Marrying prevention and remediation for comprehensive custom protection
Advanced technologies that automate threat response help organisations to finally transcend the arms race that cyber security has become, and take a proactive approach to preventing incidents, rather than simply reacting to breaches that have already occurred.
In addition, analysts can maintain full control over response processes, by configuring custom detection rules that address new or targeted threats – like threats that target specific industries – and trigger appropriate, pre-determined responses based on the level or type of threat. Incorporating custom detection logic combines human and AI capabilities to kill unwanted processes, such as by disconnecting an endpoint from the network, or alert on the highest priority processes for further investigation by analysts.
Many businesses that were able to thwart the Solarwinds attack employed just this sort of cyber defence. By leveraging autonomous AI, these organisations were able to apply robust anti-tampering and impregnable defences at every point of attack, leaving them unscathed in this advanced ransomware attempt.

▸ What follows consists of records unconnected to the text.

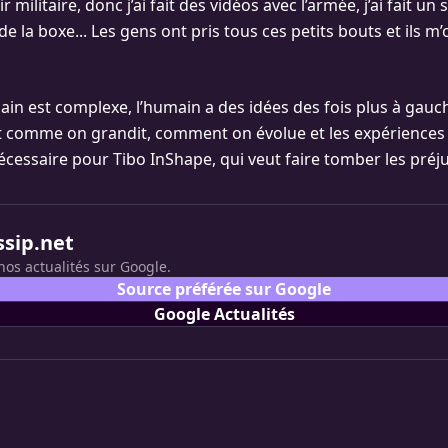
r militaire, donc j’ai fait des vidéos avec l’armée, j’ai fait un
 de la boxe... Les gens ont pris tous ces petits bouts et ils m’
main est complexe, l’humain a des idées des fois plus à gauch
nt comme on grandit, comment on évolue et les expériences 
écessaire pour Tibo InShape, qui veut faire tomber les préju
ssip.net
nos actualités sur Google.
Source préférée sur Google
Google Actualités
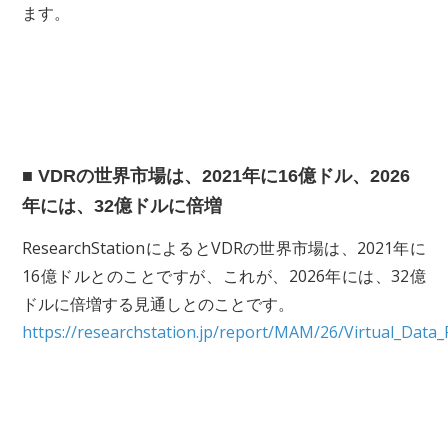
ます。
■ VDRの世界市場は、2021年に16億ドル、2026
年には、32億ドルに倍増
ResearchStationによるとVDRの世界市場は、2021年に
16億ドルとのことですが、これが、2026年には、32億
ドルに倍増する見通しとのことです。
https://researchstation.jp/report/MAM/26/Virtual_Da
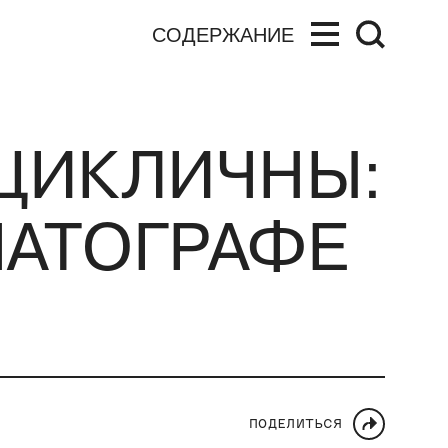
СОДЕРЖАНИЕ
 ЦИКЛИЧНЫ:
МАТОГРАФЕ
ПОДЕЛИТЬСЯ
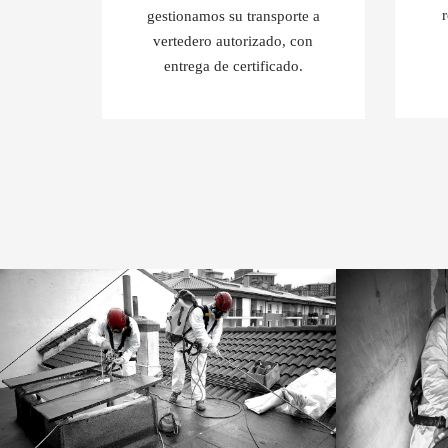
gestionamos su transporte a
vertedero autorizado, con
entrega de certificado.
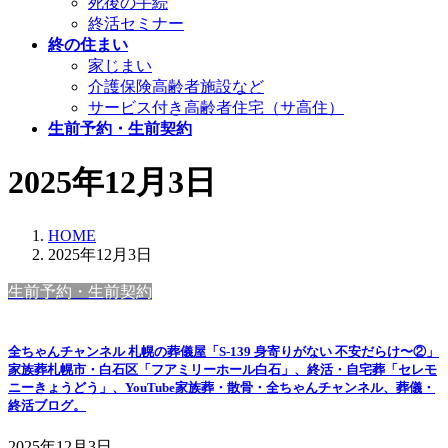
死後の手続
終活セミナー
終の住まい
家じまい
介護保険高齢者施設など
サービス付き高齢者住宅（サ高住）
生前予約・生前契約
2025年12月3日
HOME
2025年12月3日
生前予約・生前契約
全ちゃんチャンネル 札幌の葬儀屋「S-139 身寄りがない 不安だらけ〜②」
家族葬札幌市・白石区「フアミリーホール白石」、終活・自宅葬「セレモ
ニーきょうどう」、YouTube家族葬・散骨・全ちゃんチャンネル、葬儀・
終活ブログ。
2025年12月3日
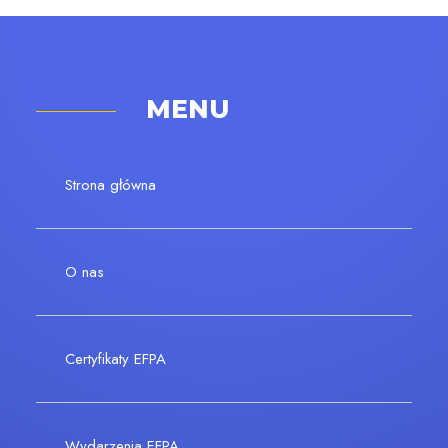
MENU
Strona główna
O nas
Certyfikaty EFPA
Wydarzenia EFPA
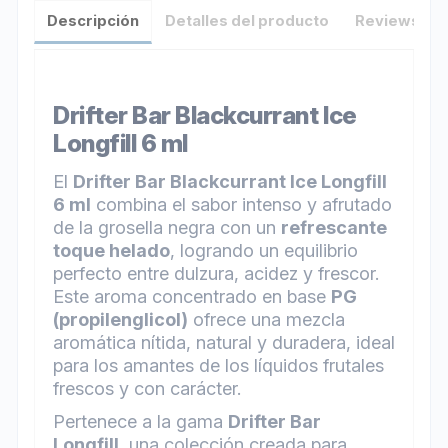
Descripción
Detalles del producto
Reviews
(0)
Drifter Bar Blackcurrant Ice
Longfill 6 ml
El
Drifter Bar Blackcurrant Ice Longfill
6 ml
combina el sabor intenso y afrutado
de la grosella negra con un
refrescante
toque helado
, logrando un equilibrio
perfecto entre dulzura, acidez y frescor.
Este aroma concentrado en base
PG
(propilenglicol)
ofrece una mezcla
aromática nítida, natural y duradera, ideal
para los amantes de los líquidos frutales
frescos y con carácter.
Pertenece a la gama
Drifter Bar
Longfill
, una colección creada para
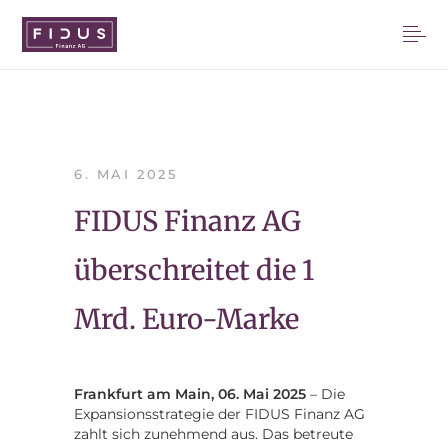
6. MAI 2025
FIDUS Finanz AG
überschreitet die 1
Mrd. Euro-Marke
Frankfurt am Main, 06. Mai 2025
– Die
Expansionsstrategie der FIDUS Finanz AG
zahlt sich zunehmend aus. Das betreute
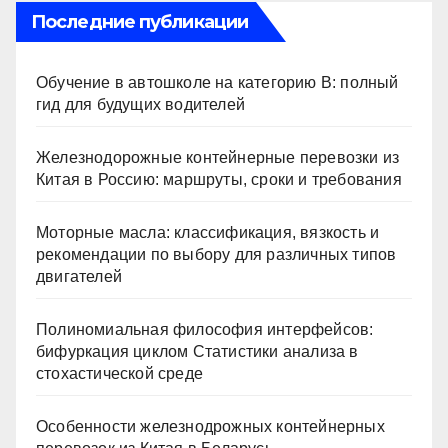
Последние публикации
Обучение в автошколе на категорию В: полный
гид для будущих водителей
Железнодорожные контейнерные перевозки из
Китая в Россию: маршруты, сроки и требования
Моторные масла: классификация, вязкость и
рекомендации по выбору для различных типов
двигателей
Полиномиальная философия интерфейсов:
бифуркация циклом Статистики анализа в
стохастической среде
Особенности железнодрожных контейнерных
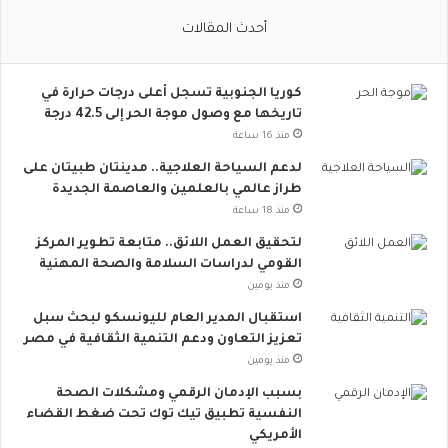
ا
أحدث المقالات
ج
ت
م
كوريا الجنوبية تسجل أعلى درجات حرارة في
ا
تاريخها مع وصول موجة الحر إلى 42.5 درجة
ع
ي
منذ 16 ساعة
ت
لدعم السياحة العلاجية.. مدينتان طبيتان على
ت
طراز عالمي بالعلمين والعاصمة الجديدة
س
منذ 18 ساعة
ع
.
لتحقيق العمل اللائق.. متابعة تطوير المركز
.
القومي لدراسات السلامة والصحة المهنية
أ
منذ يومين
و
استقبال المدير العام لليونسكو لبحث سبل
ر
تعزيز التعاون ودعم التنمية الثقافية في مصر
و
منذ يومين
ب
ا
بسبب الإدمان الرقمي ومشكلات الصحة
ت
النفسية تطبيق تيك توك تحت ضغط القضاء
ن
الأمريكي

Crucially, in the event of a company being impacted by ransomware, incorporating automation into a cyber security strategy can even affect remediation capabilities. Remediation can occur in real-time alongside detection and response, such as by – in the event of a successful breach – performing a rollback of the system to a point before the attack occurred.
Using AI to enhance, not replace, human capabilities
The industrial revolution of cyber security that is occurring right now has been necessarily borne out of a recognition that a human-powered approach is no longer adequate against the scale and sophistication of modern supply chain attacks. Those organisations that are serious about implementing advanced technologies to solve this problem will jump ahead in terms of cyber security while falling to the bottom of hackers’ potential target lists.
There will never be a catch-all answer to IT security, but a solution founded in AI can proactively blocks threats before they can breach defences, and automatically trigger response and remediation capabilities, all through a single XDR platform in real-time, before the effects of an attack are felt. Through such an ‘all-in-one platform’, the alert management becomes automated across an enterprise’s entire technology stack, from endpoints to IoT to the cloud.
Meanwhile, this AI and automation works to lessen the load on security professionals and gives them back the time to perform more important and complex threat analysis. In this way, humans and artificial intelligence can work together to deliver a robust, superhuman defence.